While it’s pretty well known that June is Pride month for the LGBTQ+ community (and I’ll be revisiting the topic of Pride again in a few weeks), there is another less commonly known celebration coming up later this week: Juneteenth. Because it is less well known, I want to spend a little time today talking about the history of Juneteenth and how the library can help you learn about and celebrate the holiday this year.  

Called Juneteenth as a mash up of June and 19th, it is an annual celebration of the effective end of slavery in the United States on June 19th, 1865. The Emancipation Proclamation was issued two-and-a-half years earlier and the war had ended two months previously, but information traveled slowly (and in some cases was hidden from people by slaveholders or local governments so they could keep exploiting slaves). The news of freedom was not shared with the last groups of enslaved people in Galveston, Texas until Union soldiers arrived on June 19th. While slavery was not technically completely illegal in the United States until December of 1865 with the passage of the Thirteenth Amendment, and even then some slaves were not freed until months later, June 19th is largely celebrated as the end of slavery for Black Americans.  

Since 1865, Juneteenth has been celebrated in some capacity every year since in Texas and throughout the United States (and sometimes in Mexico and parts of South America, too!). The first celebration took place in Galveston in 1866, and largely included church service, singing, and gifting of clothing, which was used to signify their freedom. Celebrations continued but waned in the early and mid 1900s due to the lack of education for the general public about Black history, the economic collapse, and later WWII. Even so, it was still celebrated in cities throughout the country and gained steam once again during and after the Civil Rights Movement in the 1960s. The state of Texas has officially celebrated Juneteenth since 1980, and over time it has been recognized by 48 states (including Oregon’s legislature unanimously passing a law on June 14th to make Juneteenth a state holiday). It has grown to include feasts, street fairs, rodeos, dances, educational speakers, trips to Galveston, and Miss Juneteenth pageants. Juneteenth is even being celebrated in our own community this coming Saturday in Medford! 

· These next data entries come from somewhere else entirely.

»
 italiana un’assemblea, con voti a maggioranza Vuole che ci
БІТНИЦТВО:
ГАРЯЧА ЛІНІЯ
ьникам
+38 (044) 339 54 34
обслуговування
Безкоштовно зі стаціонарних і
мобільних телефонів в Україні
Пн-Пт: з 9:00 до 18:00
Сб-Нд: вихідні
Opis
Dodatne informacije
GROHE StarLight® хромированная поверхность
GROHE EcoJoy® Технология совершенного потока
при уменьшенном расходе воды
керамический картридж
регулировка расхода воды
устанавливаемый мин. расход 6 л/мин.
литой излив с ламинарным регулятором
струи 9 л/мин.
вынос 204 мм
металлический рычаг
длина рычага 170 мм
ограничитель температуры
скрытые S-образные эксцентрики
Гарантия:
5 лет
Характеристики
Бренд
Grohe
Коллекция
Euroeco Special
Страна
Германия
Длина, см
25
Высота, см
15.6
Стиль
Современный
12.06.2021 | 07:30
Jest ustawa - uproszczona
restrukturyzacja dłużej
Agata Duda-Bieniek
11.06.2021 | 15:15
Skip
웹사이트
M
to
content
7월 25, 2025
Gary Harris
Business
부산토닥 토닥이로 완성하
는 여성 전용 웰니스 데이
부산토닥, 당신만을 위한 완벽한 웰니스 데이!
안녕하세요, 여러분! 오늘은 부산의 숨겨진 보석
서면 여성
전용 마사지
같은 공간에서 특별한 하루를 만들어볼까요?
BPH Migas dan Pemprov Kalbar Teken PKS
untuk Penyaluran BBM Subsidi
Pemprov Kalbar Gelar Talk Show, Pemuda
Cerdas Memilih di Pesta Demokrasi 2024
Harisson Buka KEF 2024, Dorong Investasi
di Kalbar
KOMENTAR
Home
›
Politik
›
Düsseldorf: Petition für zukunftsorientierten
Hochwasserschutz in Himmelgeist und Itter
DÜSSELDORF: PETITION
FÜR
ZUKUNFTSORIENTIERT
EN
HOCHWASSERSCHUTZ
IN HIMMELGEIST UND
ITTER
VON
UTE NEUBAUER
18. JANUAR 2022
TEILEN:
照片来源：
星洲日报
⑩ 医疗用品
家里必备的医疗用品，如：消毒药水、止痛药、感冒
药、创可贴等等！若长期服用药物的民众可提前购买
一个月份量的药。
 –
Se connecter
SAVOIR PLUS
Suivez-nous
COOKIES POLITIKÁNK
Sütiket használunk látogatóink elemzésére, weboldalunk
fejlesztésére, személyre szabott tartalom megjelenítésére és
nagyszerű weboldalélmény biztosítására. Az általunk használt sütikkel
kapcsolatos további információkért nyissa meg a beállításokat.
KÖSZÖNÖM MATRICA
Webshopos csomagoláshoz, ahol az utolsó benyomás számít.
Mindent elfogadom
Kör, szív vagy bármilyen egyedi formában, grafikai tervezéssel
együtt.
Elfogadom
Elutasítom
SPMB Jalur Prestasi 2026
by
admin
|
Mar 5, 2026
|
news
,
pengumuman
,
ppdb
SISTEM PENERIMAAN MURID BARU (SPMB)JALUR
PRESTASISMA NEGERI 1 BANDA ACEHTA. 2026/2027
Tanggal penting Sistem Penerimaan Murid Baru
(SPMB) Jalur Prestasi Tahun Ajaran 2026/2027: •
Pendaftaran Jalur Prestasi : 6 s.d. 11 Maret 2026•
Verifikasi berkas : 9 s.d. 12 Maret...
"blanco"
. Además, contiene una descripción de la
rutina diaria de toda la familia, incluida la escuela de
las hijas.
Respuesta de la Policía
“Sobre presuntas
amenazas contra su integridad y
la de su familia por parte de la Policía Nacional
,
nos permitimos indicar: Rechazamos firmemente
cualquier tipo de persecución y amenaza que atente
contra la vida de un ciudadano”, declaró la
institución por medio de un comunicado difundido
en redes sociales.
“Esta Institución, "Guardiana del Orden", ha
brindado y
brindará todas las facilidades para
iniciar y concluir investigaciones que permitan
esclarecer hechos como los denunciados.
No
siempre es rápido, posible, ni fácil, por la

What does this have to do with libraries, you might ask? Well, part of the reason the end of slavery took so long to reach Texas after the Emancipation Proclamation and the end of the Civil War was because slave owners and government officials of previously Confederate states withheld information about the proclamation from slaves. Similarly, part of the reason for the decline in celebration in the early 1900s was due to information about Black history and holidays intentionally being withheld from textbooks written for public classrooms. This is pretty hugely antithetical to core goals of libraries, like connecting their communities to information and removing barriers to access, and we can use our research skills and community outreach and access to information to challenge this pattern. Libraries are by no means perfect and have historically been complicit in upholding slavery and racism (check out this podcast with author and professor Sean Moore for more details about the intersections of slavery and early libraries), but we can do our best to correct these mistakes by contributing to a more equitable society today and provide opportunities for education, awareness, and celebration. 

Libraries can (and do!) offer opportunities to learn about Black history, slavery, and Juneteenth through collections, a variety of programming, displays, and more. From our virtual programs on historical events like the Tulsa Race Massacre to a booth at the Juneteenth celebration this weekend, Jackson County Library Services wants to celebrate this Juneteenth with you. Not much of a program or festival type? Check out these Juneteenth reading lists for adults and children to learn and celebrate from home. Juneteenth is a time to celebrate the end of slavery as well as a time to reflect on how far we have come and how far we still have to go. No matter what your personal relationship is to the history of Juneteenth, it’s a day worth celebrating!